*YOUR TASK*
Keeping every line intact, print the records that follow.

*PROVIDED RECORDS*
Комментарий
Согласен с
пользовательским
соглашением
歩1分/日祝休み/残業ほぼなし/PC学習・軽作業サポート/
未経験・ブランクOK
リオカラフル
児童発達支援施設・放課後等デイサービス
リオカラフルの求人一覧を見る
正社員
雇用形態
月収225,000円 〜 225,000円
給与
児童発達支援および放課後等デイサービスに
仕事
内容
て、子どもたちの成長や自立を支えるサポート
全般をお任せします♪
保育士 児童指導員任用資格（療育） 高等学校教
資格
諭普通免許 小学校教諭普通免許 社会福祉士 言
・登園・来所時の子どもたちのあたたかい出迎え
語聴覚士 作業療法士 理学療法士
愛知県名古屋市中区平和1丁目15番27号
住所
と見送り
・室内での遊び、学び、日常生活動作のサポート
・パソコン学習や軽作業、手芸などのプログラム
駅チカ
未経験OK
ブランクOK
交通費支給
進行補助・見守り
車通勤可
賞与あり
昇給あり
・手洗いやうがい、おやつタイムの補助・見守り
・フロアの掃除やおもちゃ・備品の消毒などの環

*WRITTEN SOLUTION*
Комментарий
Согласен с
пользовательским
соглашением
歩1分/日祝休み/残業ほぼなし/PC学習・軽作業サポート/
未経験・ブランクOK
リオカラフル
児童発達支援施設・放課後等デイサービス
リオカラフルの求人一覧を見る
正社員
雇用形態
月収225,000円 〜 225,000円
給与
児童発達支援および放課後等デイサービスに
仕事
内容
て、子どもたちの成長や自立を支えるサポート
全般をお任せします♪
保育士 児童指導員任用資格（療育） 高等学校教
資格
諭普通免許 小学校教諭普通免許 社会福祉士 言
・登園・来所時の子どもたちのあたたかい出迎え
語聴覚士 作業療法士 理学療法士
愛知県名古屋市中区平和1丁目15番27号
住所
と見送り
・室内での遊び、学び、日常生活動作のサポート
・パソコン学習や軽作業、手芸などのプログラム
駅チカ
未経験OK
ブランクOK
交通費支給
進行補助・見守り
車通勤可
賞与あり
昇給あり
・手洗いやうがい、おやつタイムの補助・見守り
・フロアの掃除やおもちゃ・備品の消毒などの環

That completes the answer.